§ **WORK REQUEST**
Each line in the entries below that holds the word "checkbox" belongs in the answer.

§ **PROVIDED RECORDS**
▽

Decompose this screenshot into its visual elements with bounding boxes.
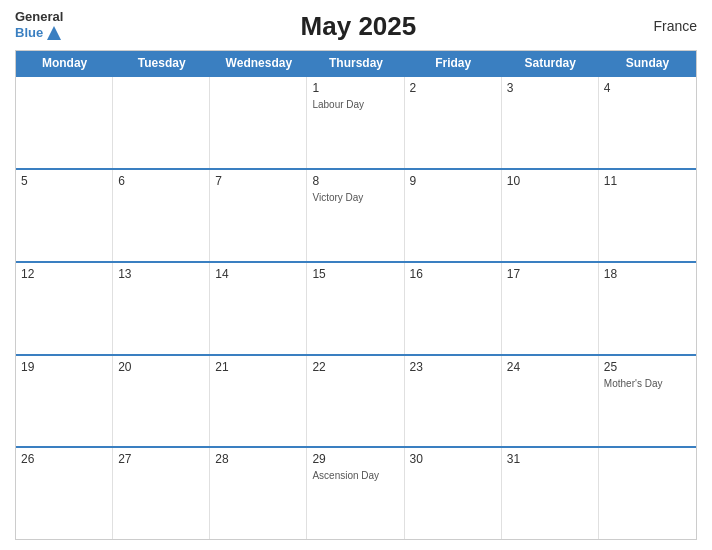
day-cell-12: 12	[16, 263, 113, 354]
day-cell-5: 5	[16, 170, 113, 261]
day-cell-17: 17	[502, 263, 599, 354]
header-friday: Friday	[405, 51, 502, 75]
day-number: 3	[507, 81, 593, 95]
day-number: 8	[312, 174, 398, 188]
day-cell-19: 19	[16, 356, 113, 447]
day-cell-10: 10	[502, 170, 599, 261]
day-cell-11: 11	[599, 170, 696, 261]
day-cell-15: 15	[307, 263, 404, 354]
day-cell-29: 29 Ascension Day	[307, 448, 404, 539]
day-cell-empty-2	[113, 77, 210, 168]
header-thursday: Thursday	[307, 51, 404, 75]
day-number: 12	[21, 267, 107, 281]
country-label: France	[653, 18, 697, 34]
day-number: 25	[604, 360, 691, 374]
day-cell-2: 2	[405, 77, 502, 168]
header-wednesday: Wednesday	[210, 51, 307, 75]
day-cell-20: 20	[113, 356, 210, 447]
holiday-mothers-day: Mother's Day	[604, 378, 663, 389]
day-number: 18	[604, 267, 691, 281]
day-number: 14	[215, 267, 301, 281]
day-cell-6: 6	[113, 170, 210, 261]
day-cell-1: 1 Labour Day	[307, 77, 404, 168]
day-number: 11	[604, 174, 691, 188]
day-number: 19	[21, 360, 107, 374]
day-cell-22: 22	[307, 356, 404, 447]
header-monday: Monday	[16, 51, 113, 75]
week-row-5: 26 27 28 29 Ascension Day 30 31	[16, 446, 696, 539]
header-sunday: Sunday	[599, 51, 696, 75]
day-cell-25: 25 Mother's Day	[599, 356, 696, 447]
day-number: 9	[410, 174, 496, 188]
day-cell-4: 4	[599, 77, 696, 168]
day-number: 15	[312, 267, 398, 281]
day-cell-13: 13	[113, 263, 210, 354]
day-number: 6	[118, 174, 204, 188]
day-number: 20	[118, 360, 204, 374]
week-row-1: 1 Labour Day 2 3 4	[16, 75, 696, 168]
calendar-grid: Monday Tuesday Wednesday Thursday Friday…	[15, 50, 697, 540]
day-number: 17	[507, 267, 593, 281]
svg-marker-0	[47, 26, 61, 40]
day-cell-27: 27	[113, 448, 210, 539]
logo-general: General	[15, 10, 63, 24]
logo-blue: Blue	[15, 26, 43, 40]
day-cell-24: 24	[502, 356, 599, 447]
day-number: 13	[118, 267, 204, 281]
header-saturday: Saturday	[502, 51, 599, 75]
day-cell-9: 9	[405, 170, 502, 261]
logo-triangle-icon	[45, 24, 63, 42]
day-cell-23: 23	[405, 356, 502, 447]
day-number: 30	[410, 452, 496, 466]
day-cell-empty-end	[599, 448, 696, 539]
day-number: 5	[21, 174, 107, 188]
day-number: 22	[312, 360, 398, 374]
day-cell-empty-1	[16, 77, 113, 168]
day-number: 26	[21, 452, 107, 466]
day-number: 4	[604, 81, 691, 95]
day-number: 27	[118, 452, 204, 466]
day-cell-8: 8 Victory Day	[307, 170, 404, 261]
day-cell-28: 28	[210, 448, 307, 539]
day-number: 23	[410, 360, 496, 374]
day-cell-26: 26	[16, 448, 113, 539]
holiday-ascension-day: Ascension Day	[312, 470, 379, 481]
page-title: May 2025	[301, 11, 417, 42]
logo: General Blue	[15, 10, 63, 42]
day-number: 21	[215, 360, 301, 374]
day-cell-18: 18	[599, 263, 696, 354]
day-number: 24	[507, 360, 593, 374]
day-number: 10	[507, 174, 593, 188]
day-number: 7	[215, 174, 301, 188]
day-cell-21: 21	[210, 356, 307, 447]
day-cell-7: 7	[210, 170, 307, 261]
day-cell-30: 30	[405, 448, 502, 539]
day-number: 29	[312, 452, 398, 466]
header-tuesday: Tuesday	[113, 51, 210, 75]
weeks-container: 1 Labour Day 2 3 4 5 6	[16, 75, 696, 539]
day-cell-empty-3	[210, 77, 307, 168]
day-cell-14: 14	[210, 263, 307, 354]
week-row-3: 12 13 14 15 16 17 18	[16, 261, 696, 354]
day-number: 1	[312, 81, 398, 95]
week-row-4: 19 20 21 22 23 24 25 M	[16, 354, 696, 447]
week-row-2: 5 6 7 8 Victory Day 9 10	[16, 168, 696, 261]
page-header: General Blue May 2025 France	[15, 10, 697, 42]
day-headers-row: Monday Tuesday Wednesday Thursday Friday…	[16, 51, 696, 75]
day-cell-31: 31	[502, 448, 599, 539]
day-number: 16	[410, 267, 496, 281]
day-number: 31	[507, 452, 593, 466]
holiday-victory-day: Victory Day	[312, 192, 363, 203]
holiday-labour-day: Labour Day	[312, 99, 364, 110]
day-number: 28	[215, 452, 301, 466]
day-cell-3: 3	[502, 77, 599, 168]
day-cell-16: 16	[405, 263, 502, 354]
day-number: 2	[410, 81, 496, 95]
calendar-page: General Blue May 2025 France Monday Tues…	[0, 0, 712, 550]
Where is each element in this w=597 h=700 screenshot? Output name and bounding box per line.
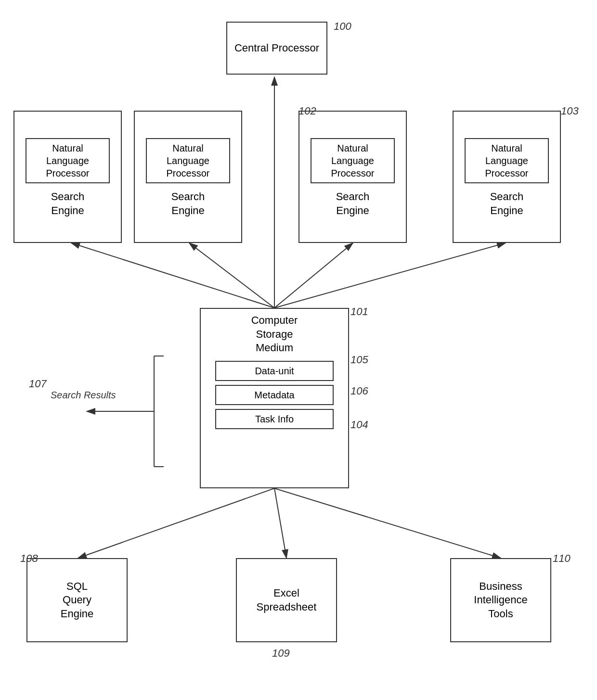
nlp3-box: NaturalLanguageProcessor SearchEngine	[298, 111, 407, 243]
sql-label: SQLQueryEngine	[61, 580, 94, 621]
diagram: Central Processor 100 NaturalLanguagePro…	[0, 0, 597, 700]
excel-box: ExcelSpreadsheet	[236, 558, 337, 642]
ref-105: 105	[350, 354, 368, 366]
svg-line-8	[274, 488, 286, 558]
central-processor-label: Central Processor	[234, 41, 319, 55]
storage-box: ComputerStorageMedium Data-unit Metadata…	[200, 308, 349, 488]
nlp2-search: SearchEngine	[171, 190, 205, 217]
nlp1-inner: NaturalLanguageProcessor	[26, 138, 109, 183]
central-processor-box: Central Processor	[226, 22, 327, 75]
svg-line-9	[274, 488, 501, 558]
storage-title: ComputerStorageMedium	[251, 314, 298, 355]
bi-box: BusinessIntelligenceTools	[450, 558, 551, 642]
nlp4-inner: NaturalLanguageProcessor	[465, 138, 548, 183]
nlp1-box: NaturalLanguageProcessor SearchEngine	[13, 111, 122, 243]
ref-107: 107	[29, 378, 47, 390]
ref-108: 108	[20, 552, 38, 565]
excel-label: ExcelSpreadsheet	[257, 586, 317, 614]
sql-box: SQLQueryEngine	[26, 558, 128, 642]
task-info-box: Task Info	[215, 409, 334, 429]
nlp2-box: NaturalLanguageProcessor SearchEngine	[134, 111, 242, 243]
ref-110: 110	[553, 552, 571, 565]
svg-line-7	[78, 488, 274, 558]
svg-line-5	[274, 243, 353, 308]
data-unit-box: Data-unit	[215, 361, 334, 381]
nlp2-inner: NaturalLanguageProcessor	[146, 138, 230, 183]
svg-line-6	[274, 243, 506, 308]
svg-line-3	[71, 243, 274, 308]
ref-104: 104	[350, 419, 368, 431]
nlp3-inner: NaturalLanguageProcessor	[311, 138, 394, 183]
nlp4-box: NaturalLanguageProcessor SearchEngine	[453, 111, 561, 243]
svg-line-4	[189, 243, 274, 308]
ref-102: 102	[298, 105, 316, 117]
nlp3-search: SearchEngine	[336, 190, 370, 217]
ref-106: 106	[350, 385, 368, 397]
metadata-box: Metadata	[215, 385, 334, 405]
search-results-label: Search Results	[51, 390, 116, 401]
ref-100: 100	[334, 20, 351, 33]
ref-101: 101	[350, 305, 368, 318]
ref-109: 109	[272, 647, 290, 660]
ref-103: 103	[561, 105, 579, 117]
bi-label: BusinessIntelligenceTools	[474, 580, 527, 621]
nlp4-search: SearchEngine	[490, 190, 524, 217]
nlp1-search: SearchEngine	[51, 190, 85, 217]
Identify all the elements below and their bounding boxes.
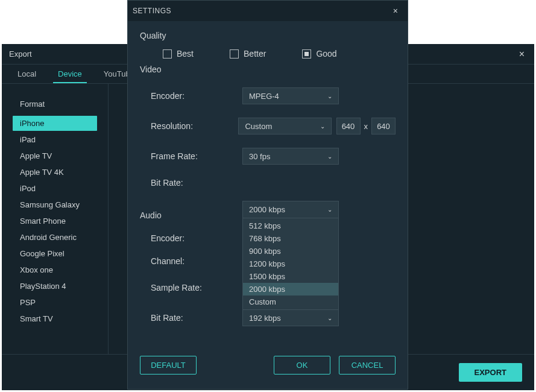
tab-device[interactable]: Device (47, 65, 93, 83)
sidebar-item-appletv[interactable]: Apple TV (13, 148, 97, 163)
sidebar-item-android[interactable]: Android Generic (13, 230, 97, 245)
resolution-inputs: x (336, 118, 396, 134)
video-bitrate-value: 2000 kbps (249, 205, 285, 214)
video-encoder-row: Encoder: MPEG-4 ⌄ (140, 87, 396, 104)
close-icon[interactable]: × (391, 6, 400, 16)
tab-local[interactable]: Local (7, 65, 47, 83)
default-button[interactable]: DEFAULT (140, 356, 197, 375)
video-framerate-label: Frame Rate: (151, 151, 242, 161)
quality-good-label: Good (316, 49, 336, 58)
sidebar-item-iphone[interactable]: iPhone (13, 116, 97, 131)
checkbox-icon (163, 49, 172, 58)
audio-bitrate-value: 192 kbps (249, 314, 281, 323)
video-section: Video Encoder: MPEG-4 ⌄ Resolution: Cust… (140, 65, 396, 188)
bitrate-option[interactable]: Custom (243, 296, 338, 308)
resolution-x: x (364, 122, 368, 131)
bitrate-option[interactable]: 1500 kbps (243, 270, 338, 283)
audio-bitrate-row: Bit Rate: 192 kbps ⌄ (140, 309, 396, 326)
audio-samplerate-label: Sample Rate: (151, 283, 242, 292)
video-encoder-value: MPEG-4 (249, 92, 279, 101)
close-icon[interactable]: × (517, 49, 527, 60)
settings-titlebar: SETTINGS × (128, 1, 408, 21)
video-resolution-value: Custom (245, 122, 272, 131)
quality-better-checkbox[interactable]: Better (230, 49, 266, 58)
video-framerate-select[interactable]: 30 fps ⌄ (242, 148, 339, 165)
sidebar-item-ipod[interactable]: iPod (13, 181, 97, 196)
video-bitrate-options: 512 kbps 768 kbps 900 kbps 1200 kbps 150… (243, 218, 338, 309)
video-bitrate-select[interactable]: 2000 kbps ⌄ (243, 201, 338, 218)
video-framerate-value: 30 fps (249, 152, 270, 161)
video-encoder-select[interactable]: MPEG-4 ⌄ (242, 87, 339, 104)
sidebar-item-pixel[interactable]: Google Pixel (13, 246, 97, 261)
bitrate-option[interactable]: 512 kbps (243, 220, 338, 232)
audio-bitrate-select[interactable]: 192 kbps ⌄ (242, 309, 339, 326)
export-button[interactable]: EXPORT (459, 363, 522, 382)
footer-right: OK CANCEL (274, 356, 396, 375)
video-framerate-row: Frame Rate: 30 fps ⌄ (140, 148, 396, 165)
sidebar-header: Format (2, 95, 108, 113)
video-bitrate-label: Bit Rate: (151, 178, 242, 188)
video-bitrate-dropdown: 2000 kbps ⌄ 512 kbps 768 kbps 900 kbps 1… (242, 201, 339, 310)
audio-channel-label: Channel: (151, 256, 242, 266)
chevron-down-icon: ⌄ (327, 153, 332, 160)
audio-encoder-label: Encoder: (151, 233, 242, 243)
sidebar-item-appletv4k[interactable]: Apple TV 4K (13, 165, 97, 180)
ok-button[interactable]: OK (274, 356, 330, 375)
export-title: Export (9, 49, 32, 58)
audio-bitrate-label: Bit Rate: (151, 313, 242, 323)
sidebar-items: iPhone iPad Apple TV Apple TV 4K iPod Sa… (2, 113, 108, 326)
cancel-button[interactable]: CANCEL (339, 356, 396, 375)
settings-title: SETTINGS (133, 7, 171, 15)
format-sidebar: Format iPhone iPad Apple TV Apple TV 4K … (2, 84, 109, 354)
bitrate-option[interactable]: 1200 kbps (243, 258, 338, 270)
resolution-width-input[interactable] (336, 118, 361, 134)
sidebar-item-ps4[interactable]: PlayStation 4 (13, 279, 97, 294)
video-resolution-row: Resolution: Custom ⌄ x (140, 118, 396, 134)
quality-best-checkbox[interactable]: Best (163, 49, 194, 58)
quality-section-label: Quality (140, 31, 396, 40)
video-resolution-select[interactable]: Custom ⌄ (238, 118, 331, 134)
checkbox-icon (230, 49, 239, 58)
chevron-down-icon: ⌄ (327, 93, 332, 100)
quality-good-checkbox[interactable]: Good (302, 49, 336, 58)
chevron-down-icon: ⌄ (327, 315, 332, 321)
settings-content: Quality Best Better Good Video Encoder: … (128, 21, 408, 347)
quality-better-label: Better (244, 49, 266, 58)
sidebar-item-psp[interactable]: PSP (13, 295, 97, 310)
settings-dialog: SETTINGS × Quality Best Better Good Vide… (127, 0, 408, 390)
quality-best-label: Best (177, 49, 194, 58)
bitrate-option[interactable]: 2000 kbps (243, 283, 338, 296)
video-encoder-label: Encoder: (151, 91, 242, 101)
video-section-label: Video (140, 65, 396, 74)
bitrate-option[interactable]: 768 kbps (243, 232, 338, 245)
quality-options: Best Better Good (140, 49, 396, 58)
settings-footer: DEFAULT OK CANCEL (128, 347, 408, 389)
sidebar-item-xbox[interactable]: Xbox one (13, 262, 97, 277)
checkbox-icon (302, 49, 311, 58)
bitrate-option[interactable]: 900 kbps (243, 245, 338, 258)
sidebar-item-smartphone[interactable]: Smart Phone (13, 213, 97, 229)
sidebar-item-ipad[interactable]: iPad (13, 132, 97, 147)
sidebar-item-samsung[interactable]: Samsung Galaxy (13, 197, 97, 212)
video-bitrate-row: Bit Rate: (140, 178, 396, 188)
sidebar-item-smarttv[interactable]: Smart TV (13, 311, 97, 326)
resolution-height-input[interactable] (371, 118, 396, 134)
video-resolution-label: Resolution: (151, 121, 238, 131)
chevron-down-icon: ⌄ (320, 123, 325, 130)
chevron-down-icon: ⌄ (327, 206, 332, 213)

△

§ **RESPONSE FOR THIS EXERCISE**
checkbox-icon (163, 49, 172, 58)
quality-better-checkbox[interactable]: Better (230, 49, 266, 58)
quality-best-checkbox[interactable]: Best (163, 49, 194, 58)
checkbox-icon (230, 49, 239, 58)
quality-good-checkbox[interactable]: Good (302, 49, 336, 58)
checkbox-icon (302, 49, 311, 58)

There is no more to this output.